6) Feature Importance & Interpretability

High predictive accuracy alone isn’t enough in network intrusion detection.
We need to know which features drive predictions — for transparency, debugging, and trust in deployment.

6.1 Logistic Regression Coefficients

Linear model → coefficients show direction & magnitude of feature impact.
Example: Longer Flow Duration increases probability of malicious label.
Useful for interpretable baselines and feature sanity-checks.

6.2 Decision Tree Importance

Splits highlight which features best separate benign vs attack traffic.
Provides rule-based intuition (e.g., “if flow duration < threshold → benign”).

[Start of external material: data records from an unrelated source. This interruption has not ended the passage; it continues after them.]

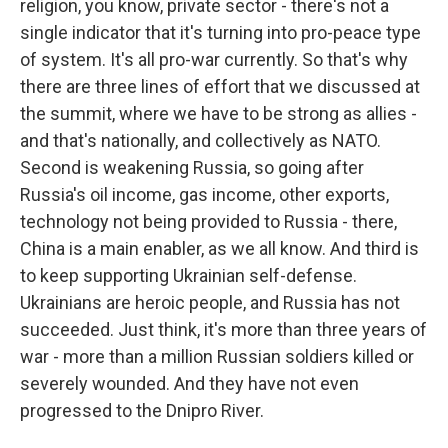
religion, you know, private sector - there's not a
single indicator that it's turning into pro-peace type
of system. It's all pro-war currently. So that's why
there are three lines of effort that we discussed at
the summit, where we have to be strong as allies -
and that's nationally, and collectively as NATO.
Second is weakening Russia, so going after
Russia's oil income, gas income, other exports,
technology not being provided to Russia - there,
China is a main enabler, as we all know. And third is
to keep supporting Ukrainian self-defense.
Ukrainians are heroic people, and Russia has not
succeeded. Just think, it's more than three years of
war - more than a million Russian soldiers killed or
severely wounded. And they have not even
progressed to the Dnipro River.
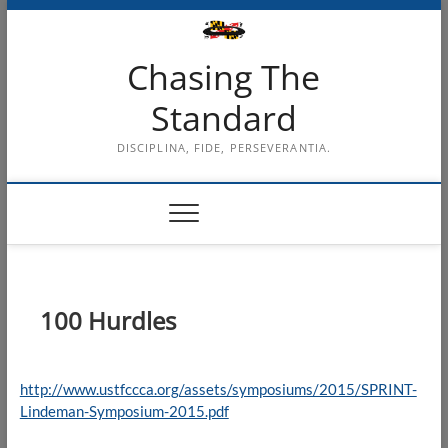
Skip
to
content
Chasing The
Standard
DISCIPLINA, FIDE, PERSEVERANTIA.
100 Hurdles
http://www.ustfccca.org/assets/symposiums/2015/SPRINT-
Lindeman-Symposium-2015.pdf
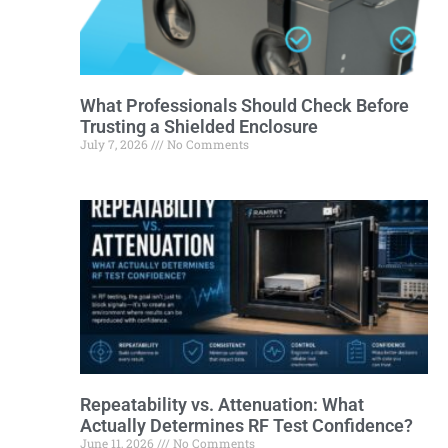
What Professionals Should Check Before
Trusting a Shielded Enclosure
July 7, 2026
No Comments
Repeatability vs. Attenuation: What
Actually Determines RF Test Confidence?
June 11, 2026
No Comments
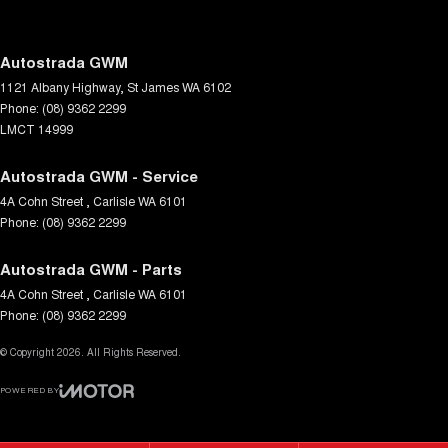
Demister - Rear Windscreen with Timer
Digital Instrument Display - Full
Autostrada GWM
1121 Albany Highway
,
St James
WA
6102
Disc Brakes Front Ventilated
Phone:
(08) 9362 2299
Disc Brakes Rear Solid
LMCT 14999
Driver Attention Detection
Autostrada GWM - Service
Driving Mode - Selectable
4A Cohn Street
,
Carlisle
WA
6101
Phone:
EBD (Electronic Brake Force Distribution)
(08) 9362 2299
Electric Seat - Drivers
Autostrada GWM - Parts
Engine - Stop Start System (When at idle)
4A Cohn Street
,
Carlisle
WA
6101
Phone:
(08) 9362 2299
Engine Immobiliser
© Copyright
Fog Lamp/s - Rear
2026
. All Rights Reserved.
Gear Shift Paddles behind Steering Wheel
POWERED BY
CMS Login
Visit iMotor
Grab Handle - Passengers Side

6.3 Random Forest Importance

Aggregates many trees → robust measure of feature relevance.
Helps reduce overfitting bias from single trees.
Confirms consistency: flow duration, byte rates, flag counts rank highly.

6.4 XGBoost Importance (Winner Model)

Provides multiple importance metrics (Gain, Cover, Frequency).
Gain shows which features most improve split quality.
Here, Flow Duration, Destination Port, Packet Length Mean dominate.
Security Insight: Attack flows often exploit specific ports and abnormal packet lengths.

Takeaways

Flow Duration is consistently critical → many attacks differ in session length.
Destination Port patterns emerge in XGBoost → port-based exploits common.
Packet Length Mean / Byte Rates strongly influence detection → consistent with flooding attacks.
Feature importance analysis validates that models are not just memorizing noise — they’re leveraging meaningful network properties.

7) PCA & Performance Optimization

With >80 features, many of them highly correlated (see heatmaps), we explored Principal Component Analysis (PCA) to reduce dimensionality.

7.1 Why PCA?

Many CICIDS-2017 features are redundant (correlated rates, byte counts).
High dimensionality increases:
- Training time (slower iteration cycles)
- Risk of overfitting
- Deployment latency (bad for real-time IDS)
PCA can compress features into a smaller set of orthogonal components that capture most variance.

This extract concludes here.